Eva's BLog

Splendid Isolation 

January 2021 

Splendid Isolation is a series of new oil paintings exploring themes of isolation, uncertainty and transience during the strange and surreal time of a global pandemic. This project was funded by a grant, awarded in 2019, by the Waterloo Regional Arts Fund. 

There are 12 paintings in this series, ranging in size from 20" X 20" to 48" X 60".  

The paintings are mostly night scenes, both urban and rural, and inhabited by solitary figures that are dissolving, shifting and not very tangible.  Even the ground is shifting beneath their feet. They inhabit places that I have been in the past. There is a loose narrative being created in the paintings, unresolved and open ended. The narrative is deliberately unresolved, to convey the feeling of uncertainty and unpredictability, with everything in flux. The paintings are night paintings-- a liminal and solitary time. 

Like most artists, I am accustomed to working in isolation, however, this time of the pandemic has created an increased intensity of experience that is having a profound influence on my painting process. As the daily tragedy of this pandemic continues, my studio feels, even more than usual, like a place of urgency and regeneration….a bit of a sanctuary.  I've been very fortunate to have access to my studio and continue my work. I have been using this time like a residency. 

 There is fear in the air, and uncertainty clings to every interaction. What was familiar and predictable is no longer so. The COVID-19 pandemic has already deeply disrupted our social and cultural structures and wrought unimaginable damage on the global economy. Everything is in flux. Commerce has come to a grinding halt as restaurants, bars, universities, day cares, public schools, cinemas, hair salons and art museums are shuttered. The great financial insecurity and strain around the world is palpable as people lose their jobs, and as self-employed artists lose their gigs.  The paintings that I am working on reflect this uncertainty and intensity, and the act of exhibiting a series of paintings online as they evolve, through varying stages, adds to communicating the feeling of unpredictable transition and fluctuation. 

I have been using a combination of printmaking and painting techniques when executing my paintings--i.e. when I create my monotypes I use a reductive approach, by pulling away dark ink with my fingers to create light and reveal form. I’ve been using a similar process in my paintings which creates imagery that mysteriously emerges in a haptic and liminal way. 

This way of working is conducive to creating a powerful feeling of light, created by strong tonal and colour contrasts: acrid greens and yellows, purples and saturated reds. 

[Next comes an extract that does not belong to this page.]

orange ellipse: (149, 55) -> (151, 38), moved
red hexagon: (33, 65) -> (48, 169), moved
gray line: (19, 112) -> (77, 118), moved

This is a pivotal time for my painting, as a result of the time and space that has been given to me as a result of the lock down, and the resulting focus I am able to bring to my work, to explore new ways of working with a renewed sense of purpose and urgency. 

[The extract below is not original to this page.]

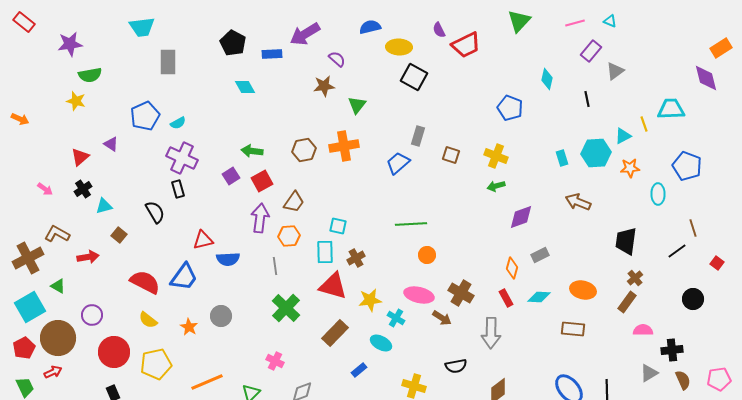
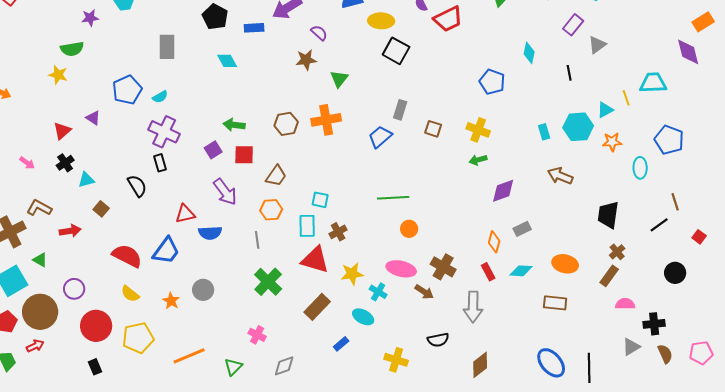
purple star: (70, 44) -> (90, 18), moved, size x0.7
gray rectangle: (168, 62) -> (167, 47), moved
red square: (262, 181) -> (244, 155), turned 30
purple arrow: (260, 218) -> (225, 192), moved, turned 136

The overriding sense of insecurity and apprehension is tangible, and I feel compelled to express that in my work. Yet there is also a sense that the pandemic presents an unprecedented opportunity for deepening creativity and human connections.  Beauty is being spun from bleakness during this time of transition.

McCauley's Lament   

This tune is called "McCauley's Lament", which  I composed after my father died in March 2013. 

 I am playing the tune on a 30 button Anglo Concertina made by Juergen Suttner. 

It was originally recorded on a CD called "Ceol Cara", a compilation of tunes celebrating Riverside Celtic College, released in 2013. I am  accompanied by guitarist Graeme McGillivray and fiddler James Law, with mixing and mastering by Jacob McCauley, all three of the band NUA. (trionua.com) 

The tune was used as a soundtrack on my video "Splendid Isolation", documenting a suite of 12 paintings body I created in 2020.